Presiden ke-3 RI B.J. Habibie juga merupakan salah satu korban pengasingan peristiwa G30S. Habibie mendapatkan gelar magister pada tahun 1963 dan gelar doktor pada akhir tahun 1965.
Habibie termasuk WNI yang tidak dibolehkan kembali ke Indonesia saat itu. Namun, pada tahun 1974, Habibie bertemu Presiden Soeharto di Jerman.
“Oleh Pak Harto, Habibie diajak pulang dan jadilah dia orang besar yang kemudian jadi presiden. Korban yang seperti ini, orang yang sekolah, bukan terlibat Gerakan 30 September. Hanya disekolahkan saja, sekarang masih ada di luar negeri,” jelasnya.
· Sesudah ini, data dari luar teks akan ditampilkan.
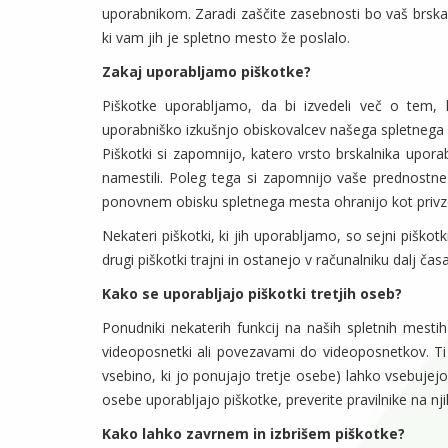
uporabnikom. Zaradi zaščite zasebnosti bo vaš brska
ki vam jih je spletno mesto že poslalo.
Zakaj uporabljamo piškotke?
Piškotke uporabljamo, da bi izvedeli več o tem,
uporabniško izkušnjo obiskovalcev našega spletnega
Piškotki si zapomnijo, katero vrsto brskalnika upor
namestili. Poleg tega si zapomnijo vaše prednostne
ponovnem obisku spletnega mesta ohranijo kot privze
Nekateri piškotki, ki jih uporabljamo, so sejni piško
drugi piškotki trajni in ostanejo v računalniku dalj časa
Kako se uporabljajo piškotki tretjih oseb?
Ponudniki nekaterih funkcij na naših spletnih mesti
videoposnetki ali povezavami do videoposnetkov. Ti 
vsebino, ki jo ponujajo tretje osebe) lahko vsebujejo
osebe uporabljajo piškotke, preverite pravilnike na nji
Kako lahko zavrnem in izbrišem piškotke?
Dia menambahkan bahwa pengkhianatan terhadap negara akibat peristiwa G30S sudah selesai di pengadilan dan era reformasi.
“Sudah selesai di era reformasi di mana screening dan sebagainya dihapus. Kemudian semua warga negara diberi hak yang sama di depan hukum dan pemerintahan,” ujar Mahfud.